Sing the Tune Without the Words
(10 weeks)
MONDAY.
Tony stops by for coffee.
“I broke the one-thousand-friend mark on Facebook today,” he says. “That’s over three times the population of the high school I went to. Do you know how popular the teenage me would have thought the adult me was?”
“Do you feel popular?”
“Not really,” he says dejectedly. “Out of that thousand, probably not one would pick me up at the airport or help me move.”
TUESDAY.
Nostalgic for the past, I take my yearbook off the shelf and page through it.To complement my wallowing, I head to a Dunkin’ Donuts to read while eating Munchkins.
I study my photo. So fresh faced. Favourite quote: “Ain’t no thing but a chicken wing.” Ah, the wing of the chicken!
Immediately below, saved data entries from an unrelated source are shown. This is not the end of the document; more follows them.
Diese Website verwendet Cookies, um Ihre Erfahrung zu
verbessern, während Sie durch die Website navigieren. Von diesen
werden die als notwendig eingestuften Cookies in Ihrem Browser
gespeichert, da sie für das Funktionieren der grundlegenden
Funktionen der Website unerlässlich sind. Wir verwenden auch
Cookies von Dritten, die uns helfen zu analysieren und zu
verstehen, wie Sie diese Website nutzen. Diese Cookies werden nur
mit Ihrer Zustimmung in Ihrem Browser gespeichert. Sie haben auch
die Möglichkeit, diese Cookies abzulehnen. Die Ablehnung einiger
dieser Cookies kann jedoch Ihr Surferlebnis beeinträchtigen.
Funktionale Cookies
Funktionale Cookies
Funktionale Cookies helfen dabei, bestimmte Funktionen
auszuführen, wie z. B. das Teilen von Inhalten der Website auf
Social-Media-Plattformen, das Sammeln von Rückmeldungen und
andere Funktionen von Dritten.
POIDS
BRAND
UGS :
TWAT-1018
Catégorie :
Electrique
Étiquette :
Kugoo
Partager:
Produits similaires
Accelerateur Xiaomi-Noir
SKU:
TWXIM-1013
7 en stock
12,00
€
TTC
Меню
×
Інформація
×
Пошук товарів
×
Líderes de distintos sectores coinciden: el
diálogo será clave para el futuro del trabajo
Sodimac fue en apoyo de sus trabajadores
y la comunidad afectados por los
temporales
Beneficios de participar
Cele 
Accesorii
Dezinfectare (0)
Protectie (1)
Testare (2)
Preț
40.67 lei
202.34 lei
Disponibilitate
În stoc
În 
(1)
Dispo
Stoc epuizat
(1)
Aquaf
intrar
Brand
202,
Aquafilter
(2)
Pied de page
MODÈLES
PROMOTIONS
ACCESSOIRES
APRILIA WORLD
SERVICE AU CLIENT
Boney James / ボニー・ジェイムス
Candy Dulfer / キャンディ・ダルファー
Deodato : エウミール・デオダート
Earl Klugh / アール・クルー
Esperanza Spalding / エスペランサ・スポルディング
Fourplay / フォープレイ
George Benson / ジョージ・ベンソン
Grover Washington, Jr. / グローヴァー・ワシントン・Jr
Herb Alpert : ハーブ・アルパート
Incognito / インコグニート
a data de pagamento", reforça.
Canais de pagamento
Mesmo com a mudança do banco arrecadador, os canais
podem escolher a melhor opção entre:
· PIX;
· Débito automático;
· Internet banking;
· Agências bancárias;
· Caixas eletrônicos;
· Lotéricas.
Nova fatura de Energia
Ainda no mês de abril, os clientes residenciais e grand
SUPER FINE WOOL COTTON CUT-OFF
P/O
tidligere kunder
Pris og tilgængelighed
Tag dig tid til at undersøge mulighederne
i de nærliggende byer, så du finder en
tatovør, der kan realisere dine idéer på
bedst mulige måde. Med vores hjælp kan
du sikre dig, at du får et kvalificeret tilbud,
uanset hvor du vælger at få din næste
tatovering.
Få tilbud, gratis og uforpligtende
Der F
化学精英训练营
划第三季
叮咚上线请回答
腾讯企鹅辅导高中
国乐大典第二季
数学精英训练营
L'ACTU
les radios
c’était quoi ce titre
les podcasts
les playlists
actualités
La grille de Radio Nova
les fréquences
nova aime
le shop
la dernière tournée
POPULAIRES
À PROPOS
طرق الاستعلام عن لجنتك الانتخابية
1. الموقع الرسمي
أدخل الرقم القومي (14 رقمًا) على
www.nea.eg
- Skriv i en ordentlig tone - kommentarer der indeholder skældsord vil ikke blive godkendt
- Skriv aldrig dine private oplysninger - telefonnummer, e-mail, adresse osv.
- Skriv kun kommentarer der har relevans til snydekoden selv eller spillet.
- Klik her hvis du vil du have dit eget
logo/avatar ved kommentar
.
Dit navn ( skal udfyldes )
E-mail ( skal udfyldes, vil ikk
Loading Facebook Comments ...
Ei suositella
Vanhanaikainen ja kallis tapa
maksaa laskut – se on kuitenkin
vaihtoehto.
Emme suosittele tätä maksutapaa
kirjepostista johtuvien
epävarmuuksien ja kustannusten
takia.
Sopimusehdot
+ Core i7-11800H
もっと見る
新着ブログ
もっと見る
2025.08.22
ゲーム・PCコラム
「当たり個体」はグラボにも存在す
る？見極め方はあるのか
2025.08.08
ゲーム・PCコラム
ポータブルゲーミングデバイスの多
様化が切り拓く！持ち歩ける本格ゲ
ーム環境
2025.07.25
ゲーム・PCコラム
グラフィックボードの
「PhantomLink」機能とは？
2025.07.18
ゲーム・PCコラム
Like my own hopes, it was the thing that once had feathers.
I get up to order more Munchkins and leave my high school yearbook in the booth. With any luck, it’ll have been stolen by the time I get back, and I’ll be able to dine without a lump in my throat.
THURSDAY.
Marie-Claude and Helen stop by. Helen offers me some gum. It’s green.
“In my day, green meant spearmint,” I say. “Now it can mean anything from ‘extra cool granny smith apple’ to ‘outrageously sour lime.’ To assure people my age that we don’t have to fear cardiac arrest after a few chews, Trident now advertises its peppermint flavour as being ‘less intense’!”
Helen inches away.
“You’re becoming an old crank,” Marie-Claude says.
“Like Walt Whitman,” I say defensively, “I celebrate myself, and sing myself.”
s“But unlike Walt Whitman—you’re not Walt Whitman.”